* Task directions: Look through the data below. Show each line where the string "启用不安全的" occurs.

***** Input data *****

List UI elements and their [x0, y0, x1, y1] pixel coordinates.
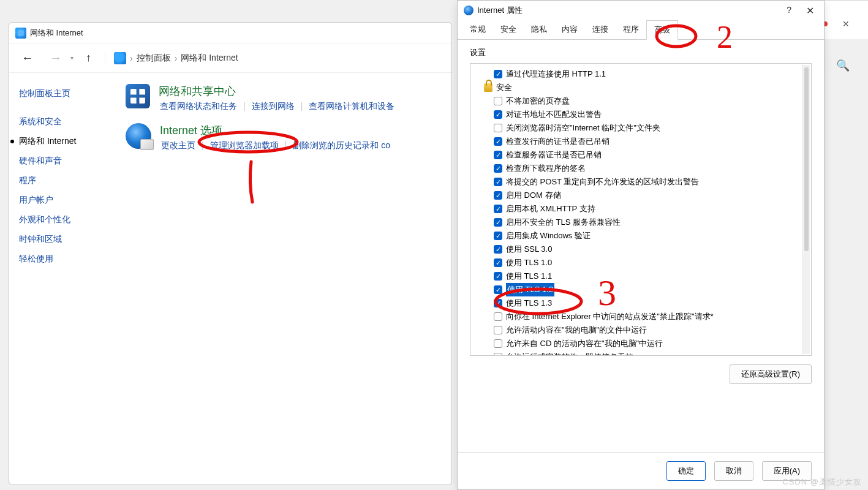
checkbox-icon[interactable]: ✓	[494, 164, 502, 173]
checkbox-icon[interactable]: ✓	[494, 285, 502, 294]
dialog-title: Internet 属性	[477, 5, 523, 16]
checkbox-icon[interactable]: ✓	[494, 299, 502, 307]
sidebar-item-6[interactable]: 时钟和区域	[19, 230, 116, 249]
breadcrumb[interactable]: › 控制面板 › 网络和 Internet	[105, 52, 443, 64]
category-title[interactable]: Internet 选项	[160, 123, 443, 138]
checkbox-icon[interactable]: ✓	[494, 178, 502, 186]
tab-6[interactable]: 高级	[646, 20, 678, 40]
checkbox-icon[interactable]: ✓	[494, 191, 502, 200]
setting-row[interactable]: ✓启用不安全的 TLS 服务器兼容性	[473, 216, 802, 229]
help-button[interactable]: ?	[787, 5, 791, 17]
setting-row[interactable]: ✓对证书地址不匹配发出警告	[473, 108, 802, 121]
tab-5[interactable]: 程序	[616, 20, 646, 39]
tab-3[interactable]: 内容	[554, 20, 585, 39]
breadcrumb-root[interactable]: 控制面板	[137, 53, 171, 64]
tab-2[interactable]: 隐私	[524, 20, 554, 39]
checkbox-icon[interactable]	[494, 312, 502, 321]
restore-defaults-button[interactable]: 还原高级设置(R)	[730, 364, 812, 384]
ok-button[interactable]: 确定	[666, 461, 706, 481]
setting-label: 启用不安全的 TLS 服务器兼容性	[506, 216, 621, 229]
setting-row[interactable]: ✓使用 TLS 1.1	[473, 270, 802, 283]
setting-row[interactable]: ✓启用集成 Windows 验证	[473, 229, 802, 243]
setting-label: 使用 TLS 1.3	[506, 296, 552, 310]
category-link[interactable]: 管理浏览器加载项	[209, 140, 280, 151]
setting-label: 启用本机 XMLHTTP 支持	[506, 202, 595, 216]
tab-0[interactable]: 常规	[462, 20, 493, 39]
dialog-tabs: 常规安全隐私内容连接程序高级	[458, 20, 824, 40]
separator: |	[243, 101, 246, 112]
outer-search-icon[interactable]: 🔍	[828, 54, 857, 77]
breadcrumb-current[interactable]: 网络和 Internet	[181, 53, 238, 64]
checkbox-icon[interactable]: ✓	[494, 110, 502, 119]
outer-close-icon[interactable]: ✕	[835, 14, 857, 34]
tab-1[interactable]: 安全	[493, 20, 524, 39]
setting-row[interactable]: ✓通过代理连接使用 HTTP 1.1	[473, 67, 802, 81]
setting-row[interactable]: ✓使用 TLS 1.3	[473, 296, 802, 310]
settings-listbox[interactable]: ✓通过代理连接使用 HTTP 1.1安全不将加密的页存盘✓对证书地址不匹配发出警…	[470, 63, 812, 356]
internet-icon	[126, 123, 151, 149]
category-title[interactable]: 网络和共享中心	[159, 84, 443, 99]
checkbox-icon[interactable]: ✓	[494, 137, 502, 146]
setting-label: 不将加密的页存盘	[506, 94, 570, 108]
setting-row[interactable]: ✓启用 DOM 存储	[473, 189, 802, 202]
setting-label: 通过代理连接使用 HTTP 1.1	[506, 67, 606, 81]
category-link[interactable]: 连接到网络	[251, 101, 296, 112]
checkbox-icon[interactable]: ✓	[494, 218, 502, 227]
sidebar-item-2[interactable]: 硬件和声音	[19, 151, 116, 171]
setting-row[interactable]: 向你在 Internet Explorer 中访问的站点发送"禁止跟踪"请求*	[473, 310, 802, 323]
checkbox-icon[interactable]	[494, 97, 502, 105]
close-icon[interactable]: ✕	[802, 5, 818, 17]
setting-row[interactable]: ✓使用 TLS 1.2	[473, 283, 802, 296]
setting-row[interactable]: 允许来自 CD 的活动内容在"我的电脑"中运行	[473, 337, 802, 350]
checkbox-icon[interactable]: ✓	[494, 151, 502, 159]
checkbox-icon[interactable]	[494, 326, 502, 334]
sidebar-item-7[interactable]: 轻松使用	[19, 249, 116, 269]
setting-row[interactable]: 关闭浏览器时清空"Internet 临时文件"文件夹	[473, 121, 802, 135]
setting-label: 使用 TLS 1.1	[506, 270, 552, 283]
sidebar-heading[interactable]: 控制面板主页	[19, 84, 116, 104]
sidebar-item-5[interactable]: 外观和个性化	[19, 210, 116, 230]
nav-forward-icon[interactable]: →	[46, 50, 66, 66]
sidebar-item-1[interactable]: 网络和 Internet	[19, 132, 116, 151]
setting-label: 关闭浏览器时清空"Internet 临时文件"文件夹	[506, 121, 660, 135]
checkbox-icon[interactable]: ✓	[494, 232, 502, 240]
scrollbar-thumb[interactable]	[804, 67, 809, 251]
setting-label: 允许来自 CD 的活动内容在"我的电脑"中运行	[506, 337, 663, 350]
category-link[interactable]: 删除浏览的历史记录和 co	[292, 140, 391, 151]
setting-row[interactable]: ✓检查服务器证书是否已吊销	[473, 148, 802, 162]
nav-up-icon[interactable]: ↑	[86, 51, 91, 64]
nav-history-chevron-icon[interactable]: ▾	[70, 55, 74, 61]
setting-row[interactable]: 允许运行或安装软件，即使签名无效	[473, 350, 802, 356]
checkbox-icon[interactable]: ✓	[494, 272, 502, 281]
checkbox-icon[interactable]	[494, 339, 502, 348]
checkbox-icon[interactable]: ✓	[494, 258, 502, 267]
setting-row[interactable]: ✓检查所下载程序的签名	[473, 162, 802, 175]
tab-4[interactable]: 连接	[585, 20, 616, 39]
checkbox-icon[interactable]	[494, 353, 502, 356]
cancel-button[interactable]: 取消	[714, 461, 753, 481]
checkbox-icon[interactable]	[494, 124, 502, 132]
setting-row[interactable]: ✓使用 TLS 1.0	[473, 256, 802, 270]
sidebar-item-3[interactable]: 程序	[19, 171, 116, 190]
setting-label: 启用集成 Windows 验证	[506, 229, 591, 243]
setting-row[interactable]: ✓使用 SSL 3.0	[473, 243, 802, 256]
setting-row[interactable]: ✓将提交的 POST 重定向到不允许发送的区域时发出警告	[473, 175, 802, 189]
checkbox-icon[interactable]: ✓	[494, 70, 502, 78]
category-link[interactable]: 更改主页	[160, 140, 197, 151]
setting-row[interactable]: ✓检查发行商的证书是否已吊销	[473, 135, 802, 148]
setting-row[interactable]: 不将加密的页存盘	[473, 94, 802, 108]
sidebar-item-0[interactable]: 系统和安全	[19, 112, 116, 132]
checkbox-icon[interactable]: ✓	[494, 245, 502, 254]
setting-label: 检查发行商的证书是否已吊销	[506, 135, 609, 148]
checkbox-icon[interactable]: ✓	[494, 205, 502, 213]
separator: |	[202, 140, 204, 151]
scrollbar[interactable]	[802, 65, 810, 354]
nav-back-icon[interactable]: ←	[18, 50, 37, 66]
setting-row[interactable]: ✓启用本机 XMLHTTP 支持	[473, 202, 802, 216]
apply-button[interactable]: 应用(A)	[762, 461, 812, 481]
sidebar-item-4[interactable]: 用户帐户	[19, 190, 116, 210]
category-link[interactable]: 查看网络状态和任务	[159, 101, 238, 112]
category-link[interactable]: 查看网络计算机和设备	[308, 101, 396, 112]
setting-row[interactable]: 允许活动内容在"我的电脑"的文件中运行	[473, 323, 802, 337]
setting-label: 对证书地址不匹配发出警告	[506, 108, 602, 121]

*****

* Output:
setting-row[interactable]: ✓启用不安全的 TLS 服务器兼容性	[473, 216, 802, 229]
setting-label: 启用不安全的 TLS 服务器兼容性	[506, 216, 621, 229]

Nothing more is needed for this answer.